A way of looking at Japanese word order is to see it as a stage scene.

To see every sentence or every logical clause as a little scene on a stage.

And the way Japanese works is that first of all it dresses the little dolls that go into the scene.

So before each doll comes whatever it’s dressed in, whatever modifies it, whatever tells us more about it, its clothes, its setting. Then we put it on the stage.

We mark it with whatever part it plays in the sentence,

and then we put the next noun if there is another noun,

and finally we put on the action button, the verb.

And we always press the action button last.

So this is the order of Japanese sentences.

First of all, the information about the actors.

Then the actors themselves.

And if there’s more than one actor, we put its information first and then the actor,

and the next one we put its information first and then the actor.

And then finally, if it’s an action scene, if it’s an A does B scene, then we put on the action button and we watch the actors going through their parts.

And from the word order we can always tell what’s happening.

If we have a clause that ends in one of the Engines, a Verb, an Adjective or a Noun plus Copula, we know that that is a logical clause.

But if it’s turned around in any way, if it’s ending in a noun and not in an Engine,

then we know that the noun at the head of that clause is a modified noun

and the clause is not functioning as a logical clause.

Let’s take the example we’ve been looking at.

If we say いちばで (zero が) 青いドレスを買った, we’re saying I bought a blue dress at the market.

And we know that that’s a logical clause because of Rule One.

So this is a logical clause ending with an Engine.

It’s an A does B clause: I bought a blue dress at the market.

Now, we can move almost any element from a logical clause to the front of the clause,

that’s to say, to the position nearest the Engine,

furthest right in horizontal text, furthest down in vertical text.

We can move it to the head of the clause

and if we do that, if we move any non-Engine element to the head of the clause,

then it’s no longer functioning as a logical clause, but it’s functioning as

a modifier for that element that we’ve moved to the head.

So, if we say, いちばで (zero が) 買ったドレス, we’re saying the dress I bought at the market.

This is no longer a logical clause.

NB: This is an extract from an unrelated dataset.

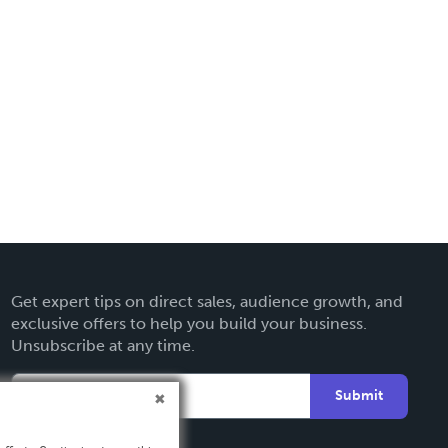
Get expert tips on direct sales, audience growth, and
exclusive offers to help you build your business.
Unsubscribe at any time.
Submit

It’s a modified noun, and the noun is the dress.

Now, we can just as easily bring the market to the head of the clause.

We can say, (zero が) ドレスを買ったいちば, and now we’re saying the market at which I bought the dress.

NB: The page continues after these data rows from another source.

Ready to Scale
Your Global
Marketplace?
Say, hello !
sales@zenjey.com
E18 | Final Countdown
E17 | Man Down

And again, we know this isn’t a logical clause because it doesn’t have an Engine at the head.

At the head it has a noun, and so that noun must be modified by what is going before it.

And since it’s not a logical clause, in order to make a logical clause we have to have something else after it.

And that again could contain modifications.

Because Japanese does things with these modifications that

in other languages are done in other ways.

So almost any complex Japanese sentence is going to be heavily dependent on these premodifiers.

And knowing what is modifying, what is being modified, knowing whether something is a modified noun or whether we’re looking at a logical clause — all this is dependent on word order.

So, the full clause here might be:
(zero が) いちばで買ったドレスをメガネをかけている少女にあげた.

So then we’re saying, I gave the dress that I bought at the market to a girl wearing glasses.

And once again, we have what could be a logical clause — 少女はメガネをかけている,

The girl is wearing glasses — but we’ve taken the noun 少女girl — to the front,

so now it’s not a logical clause, it’s a noun with a modifier,

the girl (少女) modified by the phrase メガネをかけているgirl wearing glasses.

I gave the dress I bought at the market to a girl wearing glasses.

And this is very typical.

You’re going to see this kind of construction all the time.

The way Japanese does an awful lot of the work of conveying things is by using these modifying clauses, which always come before whatever it is they’re modifying.

First of all we dress the doll, then we put the doll on the stage, then we press the action button.